Que pensez-vous des problèmes de racisme dans le sport ?

Pour les problèmes de racisme sur les terrains de football, je dis souvent que le racisme dans un stade ce n’est pas le problème du sport, c’est le problème de la société. Le racisme sur un terrain de football, c’est un problème du sport, parce que cela veut dire qu’il y a une faillite en matière d’éducation de la part des acteurs du monde du sport qui ont encadré ces jeunes. Donc je ne vois pas de la même façon un comportement raciste dans la tribune, venant de quelqu’un qui n’a peut-être jamais fréquenté un éducateur, un stade, un club, et un problème de racisme entre deux joueurs. On voit finalement qu’entre les joueurs on est plutôt bien et peut-être mieux que dans la société. Donc ça veut dire que le sport est capable d’amener ça.

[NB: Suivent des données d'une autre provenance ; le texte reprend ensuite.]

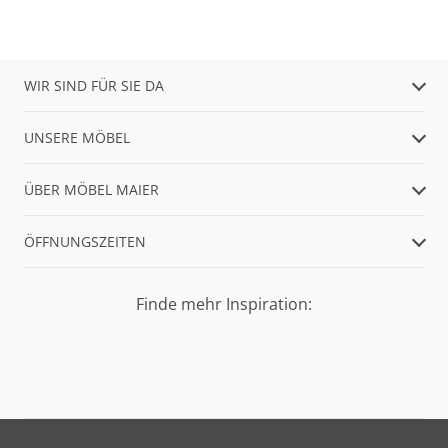
WIR SIND FÜR SIE DA
UNSERE MÖBEL
ÜBER MÖBEL MAIER
ÖFFNUNGSZEITEN
Finde mehr Inspiration:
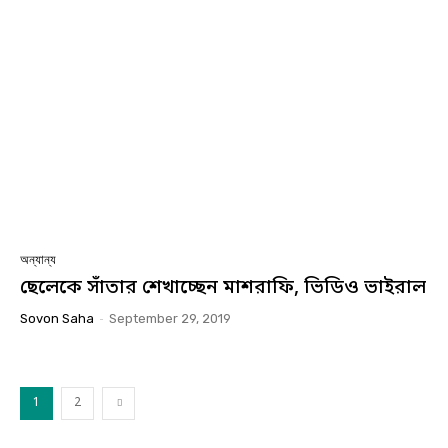
অন্যান্য
ছেলেকে সাঁতার শেখাচ্ছেন মাশরাফি, ভিডিও ভাইরাল
Sovon Saha
-
September 29, 2019
1
2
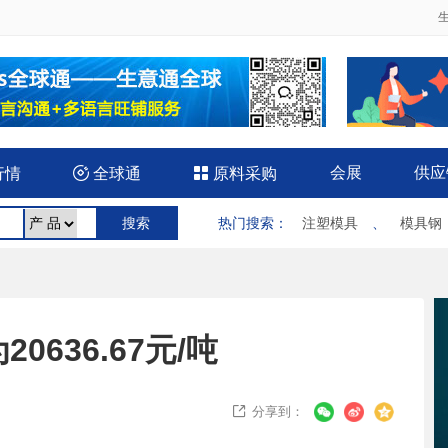
会展
供应
行情

全球通

原料采购
热门搜索
：
注塑模具
、
模具钢
636.67元/吨
分享到：

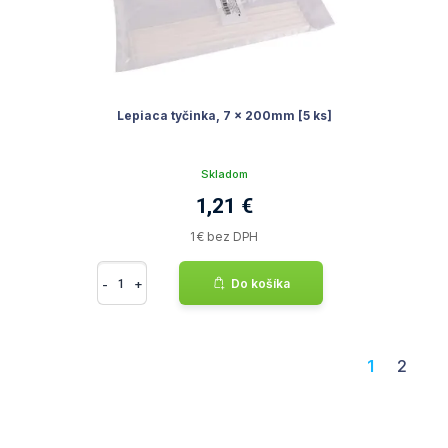
Lepiaca tyčinka, 7 x 200mm [5 ks]
Skladom
1,21 €
1 € bez DPH
-
+
Do košíka
1
2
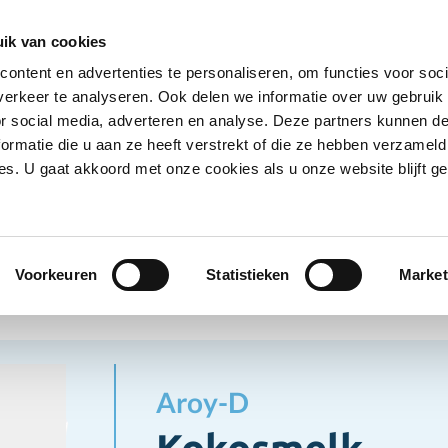
Ontvang deals
Word klant
Ves
ik van cookies
ontent en advertenties te personaliseren, om functies voor soci
Koelproducten
Diepvriesproducten
Dranken
erkeer te analyseren. Ook delen we informatie over uw gebruik
Show submenu for Droogwaren category
Show submenu for Koelproducten ca
Show submenu
S
or social media, adverteren en analyse. Deze partners kunnen 
ormatie die u aan ze heeft verstrekt of die ze hebben verzameld
s. U gaat akkoord met onze cookies als u onze website blijft ge
ogwaren
Droogwaren overig
Kokosmelk
gwaren overig
Voorkeuren
Statistieken
Market
Aroy-D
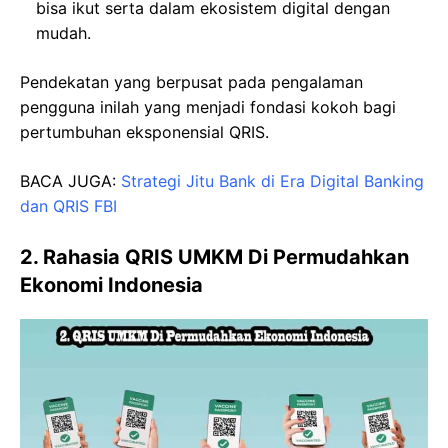
bisa ikut serta dalam ekosistem digital dengan
mudah.
Pendekatan yang berpusat pada pengalaman
pengguna inilah yang menjadi fondasi kokoh bagi
pertumbuhan eksponensial QRIS.
BACA JUGA:
Strategi Jitu Bank di Era Digital Banking
dan QRIS FBI
2. Rahasia QRIS UMKM Di Permudahkan
Ekonomi Indonesia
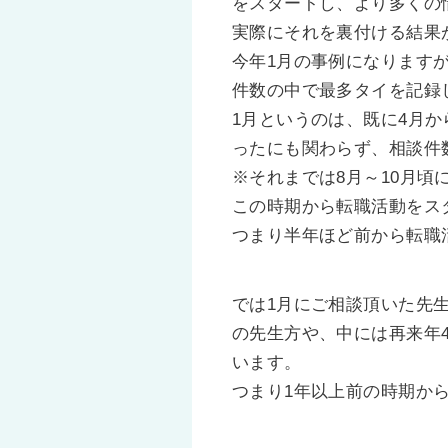
をスタートし、より多くの
実際にそれを裏付ける結果
今年1月の事例になります
件数の中で最多タイを記録
1月というのは、既に4月
ったにも関わらず、相談件
※それまでは8月～10月
この時期から転職活動をス
つまり半年ほど前から転職
では1月にご相談頂いた先
の先生方や、中には再来年
います。
つまり1年以上前の時期か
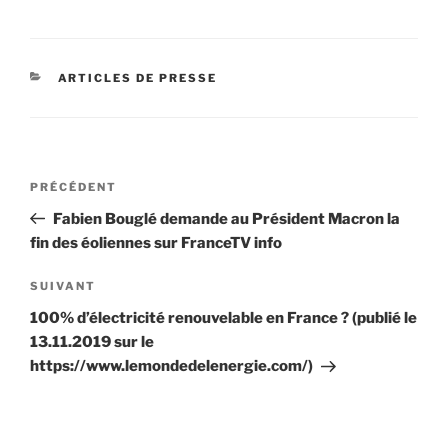
CATÉGORIES
ARTICLES DE PRESSE
Navigation
Article
PRÉCÉDENT
de
précédent
Fabien Bouglé demande au Président Macron la
l’article
fin des éoliennes sur FranceTV info
Article
SUIVANT
suivant
100% d’électricité renouvelable en France ? (publié le
13.11.2019 sur le
https://www.lemondedelenergie.com/)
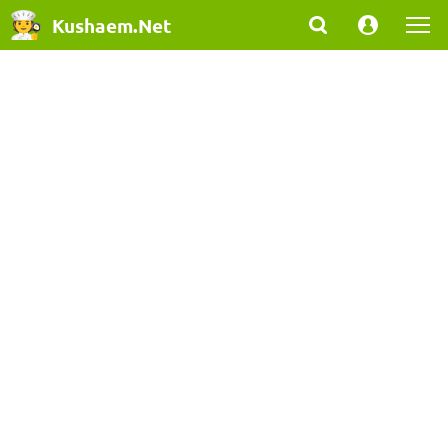
Kushaem.Net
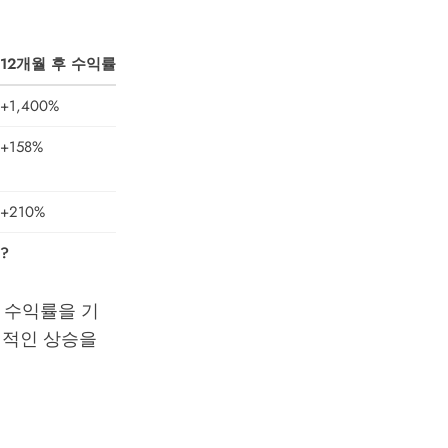
12개월 후 수익률
+1,400%
+158%
+210%
?
의 수익률을 기
경이적인 상승을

La société, c’est un autre sujet. Pour ce problème, la seule solution est que les joueurs prennent position. On l’a vu aux États-Unis avec le problème du racisme dans la société américaine : on a vu les joueurs de football américain avec l’hymne. On voit qu’il peut y avoir une puissance, qu’il peut y avoir une possibilité. On l’a vu dans les procès sur les commotions cérébrales dans le football américain. Il y a la possibilité d’avoir des contre-pouvoirs, des règlements évolués. Donc c’est possible, mais il faut une volonté forte des acteurs qui sont les premiers concernés.

Aujourd’hui les régulateurs de la dimension éthique seraient plus les sportifs eux-mêmes que les instances nationales et internationales ?

Il faut que cette pression vienne du bas, donc il faut un niveau d’éducation et de conscience du pouvoir qu’ont les sportifs. Des joueurs qui se disent : « On ne reprend pas le football tant qu’il se passe ça », des joueurs qui quittent le terrain en équipe, une équipe qui quitte le terrain quand il y a des comportements racistes. Ils ont ce pouvoir d’exprimer une opinion par rapport à ce qui se passe dans la tribune, mais il faut qu’ils le fassent collectivement. Ce n’est pas juste le problème du joueur qui est insulté, c’est le problème de toute l’équipe, voire de l’équipe adverse. Si c’est pris de cette façon, les choses peuvent être traitées plus facilement. L’interpellation, je crois, de Lucas Pouille, était juste de dire : « Mais pourquoi les joueurs… ? » Les joueurs, à un moment, doivent dire : « S’il n’y a pas de qualif, les joueurs ne jouent pas, il n’y a pas de spectacle. » On va peut-être les entendre mais, malheureusement ça manque, peut-être par manque de solidarité, de collectif. Cela peut exister, mais c’est vrai que c’est trop fragile.

Est-ce qu’il y a des syndicats qui peuvent peser sur ces questions d’éthique ?

Oui, il y a des syndicats, des représentations, même si ce sont des associations de représentation et que ce ne sont pas des syndicats. Mais il est vrai que bien souvent on voit des divergences d’intérêt selon le statut que vous occupez sur le terrain. Si vous êtes un top-joueur dans un top-sport, ce n’est pas la même chose que si vous êtes dans un petit sport et que vous êtes plutôt dans la masse. C’est cette diversité d’intérêts et d’enjeux qui fragilise peut-être parfois ces syndicats ou ces associations.